No tempo da morte
A. Sérgio Barroso
Médico, doutor em Desenvolvimento Econômico pela Universidade de Campinas
(Unicamp), membro do Comitê Central do PCdoB e diretor da Fundação Maurício
Grabois (FMG)
a construção do novo cemitério na velocidade necessária e [o vice-presidente da
Província] determina, então, a construção de um provisório. (...) É como se a morte
estivesse rondando para assumir o tempo e comandar a vida” (Alagoas, nos
tempos do cólera, L. Sávio de Almeida, 1996) [1]

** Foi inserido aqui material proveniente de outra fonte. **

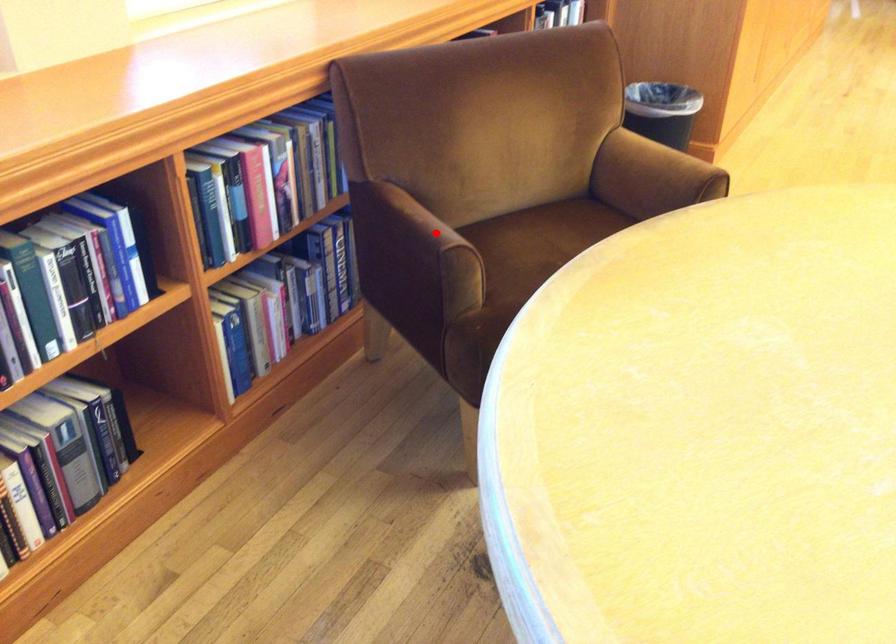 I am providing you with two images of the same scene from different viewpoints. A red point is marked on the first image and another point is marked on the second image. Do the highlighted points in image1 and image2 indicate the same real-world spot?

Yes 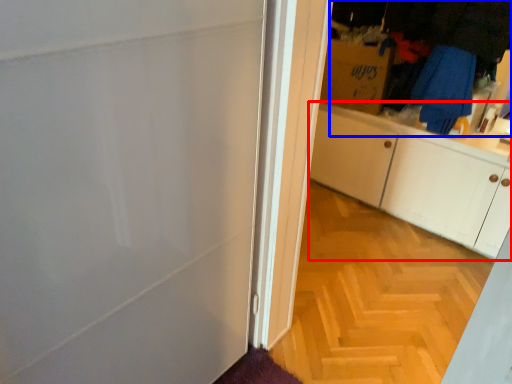 Question: Which object appears farthest to the camera in this image, cabinetry (highlighted by a red box) or laundry (highlighted by a blue box)?

Choices:
 (A) cabinetry
 (B) laundry

Answer: (B) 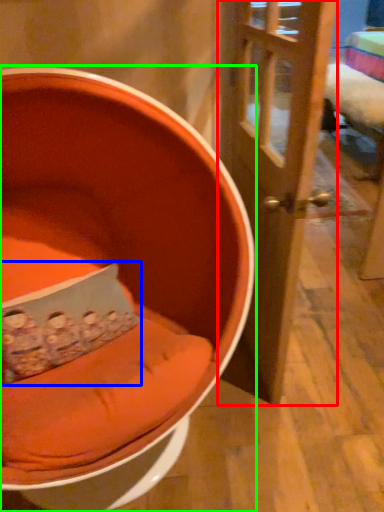 Question: Which object is positioned farthest from door (highlighted by a red box)? Select from pillow (highlighted by a blue box) and chair (highlighted by a green box).

Choices:
 (A) pillow
 (B) chair

Answer: (A)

As imensas interrogações que assomam hoje se remetem ao quadro dramático
aberto com a nova pandemia, num misto de perplexidade não só quanto as
dimensões do fenômeno em si; mais ainda quanto ao que nos reserva o day
after dessa inaudita combinação das múltiplas causas envoltas na tormenta.
Como se não as tivesse havido antes, ainda que prospecções futurísticas sobre
grandes tragédias sejam rotineiramente abertas ao fazer humano.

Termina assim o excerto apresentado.